Something else he didn’t know about her is that she never met her parents, so by mother she meant her step mother who would adorn her body with cigarette burns, and ignore her screams when men she brought home would take his turn with her, too. Nobody in New York City would have known. She was quite bubbly, and very well liked–a social butterfly–but there was a darkness in her that not many people saw, let alone understood. In fact, the darkness was often mistaken as an opaqueness, because the odd combination of vivaciousness and melancholy short circuited the brain. She wanted to kill herself in front of her mother, but also somebody who cared about her. That way she would finally be understood.
She didn’t really know him, either. It was funny–they were so caught up in a whirlwind of passion that they didn’t really talk much. They played each other their favorite songs, talked about movies, wrote stories, and could stare into eachothers eyes for a long time without even blinking. It was pure bliss–they only felt bliss when they were together, so they forgot to get to know each other, really. If she knew him, she would know that what seemed like a spur of the moment adventure was a carefully calculated trip from New York to Nashville so that he could kill the man who he watched molest his mother when he was a child. He was just elected governor of Tennessee. He recognized him when he saw a post on social media.
So here we have two people who feel very lonely, even when together. They feel a passionate bond, but they still don’t feel seen by one another. It’s quite sad. They didn’t see, nor did they let themselves be seen, because they were protecting themselves. They are both too prideful to be okay with finding safety in an other.
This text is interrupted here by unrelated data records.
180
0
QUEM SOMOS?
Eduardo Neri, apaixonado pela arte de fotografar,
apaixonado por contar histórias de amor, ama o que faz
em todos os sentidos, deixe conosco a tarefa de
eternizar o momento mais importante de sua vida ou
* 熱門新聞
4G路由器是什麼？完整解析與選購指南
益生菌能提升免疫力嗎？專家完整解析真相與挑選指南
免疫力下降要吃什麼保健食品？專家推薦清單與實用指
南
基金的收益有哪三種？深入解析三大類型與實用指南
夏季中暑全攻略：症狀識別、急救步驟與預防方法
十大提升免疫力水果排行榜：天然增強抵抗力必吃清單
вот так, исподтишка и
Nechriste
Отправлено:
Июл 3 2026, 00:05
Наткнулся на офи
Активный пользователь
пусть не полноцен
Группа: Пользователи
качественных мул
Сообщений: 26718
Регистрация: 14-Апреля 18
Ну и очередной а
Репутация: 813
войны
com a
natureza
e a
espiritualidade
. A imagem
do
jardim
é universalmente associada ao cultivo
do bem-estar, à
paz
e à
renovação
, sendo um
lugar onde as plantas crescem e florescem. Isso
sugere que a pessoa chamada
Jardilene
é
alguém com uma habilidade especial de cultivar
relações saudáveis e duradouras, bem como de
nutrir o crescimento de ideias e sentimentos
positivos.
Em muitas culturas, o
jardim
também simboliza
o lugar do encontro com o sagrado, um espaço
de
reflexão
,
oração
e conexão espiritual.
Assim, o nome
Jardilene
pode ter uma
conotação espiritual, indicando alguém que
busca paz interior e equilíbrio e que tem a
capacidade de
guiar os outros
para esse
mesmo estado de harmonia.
This dark purple velvet curtained rural church basement smelling motel room was somewhere outside of Indianapolis.
“Where to now?”
“Let’s keep heading west,” she replied, looking at a map, eyeing Iowa.
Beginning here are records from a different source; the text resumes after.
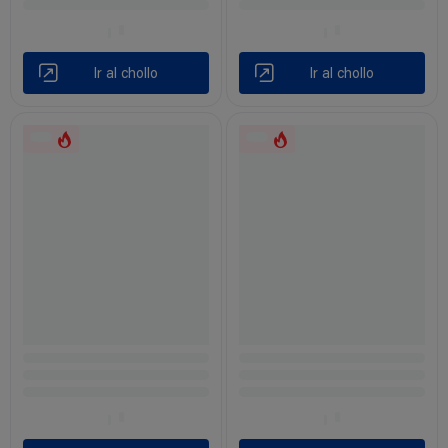
Ir al chollo
Ir al chollo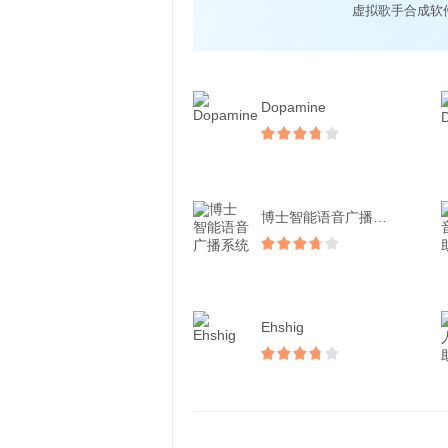
虚拟歌手合成软
Dopamine
博士智能语音广播系统
Ehshig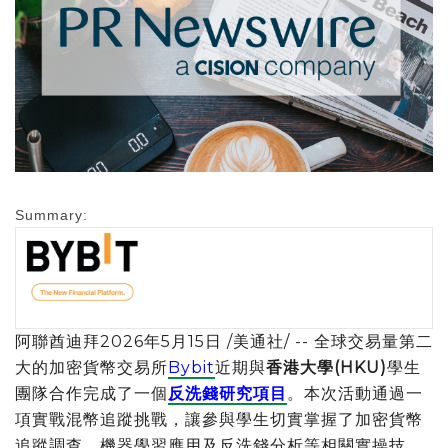
Summary:
阿聯酋迪拜
2026年5月15日
/美通社/ -- 全球交易量第二
大的加密貨幣交易所
Bybit
近期與
香港大學
(HKU)
學生
團隊合作完成了一個
反洗錢研究項目
。本次活動通過一
項實戰混幣追蹤挑戰，讓參與學生切實掌握了加密貨幣
追蹤調查、機器學習應用及反洗錢分析等相關實操技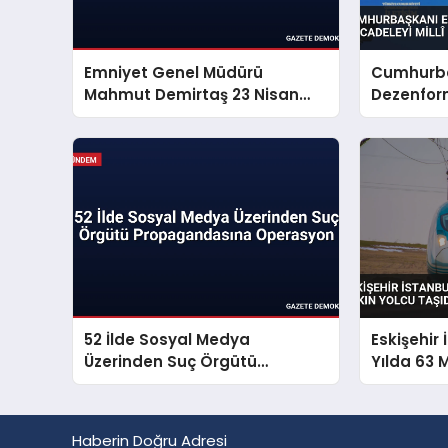
Emniyet Genel Müdürü
Cumhurba
Mahmut Demirtaş 23 Nisan
Dezenfor
Mesajı Yayınladı
Mücadeley
Sorunu S
52 İlde Sosyal Medya
Eskişehir 
Üzerinden Suç Örgütü
Yılda 63 
Propagandasına Operasyon
Taşıdı
Haberin Doğru Adresi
He leaned over her shoulder.
“Really? I was thinking maybe we should head a bit south. We can go to Nashville. See some live music.”
“I really wanted to head west.”
“Please? Can we go to Nashville? I’ve always wanted to…”
“I want to keep going west. You don’t understand. This means a lot to me.”
“Well, Nashville means a lot to me.”
The conversation continued like this for quite some time, until they were yelling at each other, and being quite cruel. You see, there are two ways this story could have ended. They could have confessed their intentions, and embraced each other with both body and soul, finally feeling real, seen, understood—all the things they never felt with each other, or anyone, really. At best it would have been a happy ending, at worst, a suicide pact. But what happened instead is worse than even a suicide pact. They both died alone.
“Fine, “she yelled, “go to Nashville, enjoy your stupid fucking music. I’ll hitchhike west. I don’t need you in my life.” He stormed off in a rage. She took the remainder of her practically-full bottle of medication as the engine barely even started. What was the point of killing herself in front of her mother if nobody would be around to finally understand her? She gave up on understanding. She was tired of trying to be understood. She wanted to go to sleep, and to sleep she went. He didn’t look back. She was dead well before he crossed state borders. He made his way to Nashville with a gun, and he tried to kill the governor, but he was killed by security in the process. When the friend returned to her New York apartment, she was really pissed off that her friends stole the Jaguar.